**DIRECTIONS**
Your copy of the listing should match it exactly, only without pictures.

**RAW DATA**
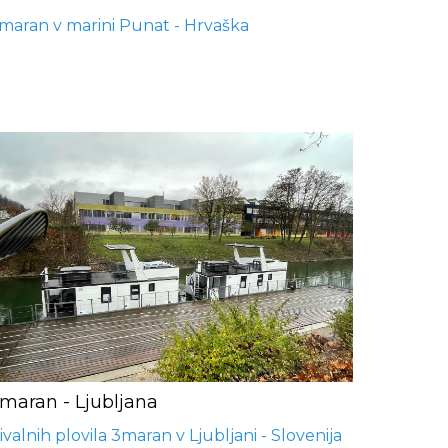
maran v marini Punat - Hrvaška
maran - Ljubljana
ivalnih plovila 3maran v Ljubljani - Slovenija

**RESULT OF THE EXERCISE**
maran v marini Punat - Hrvaška
maran - Ljubljana
ivalnih plovila 3maran v Ljubljani - Slovenija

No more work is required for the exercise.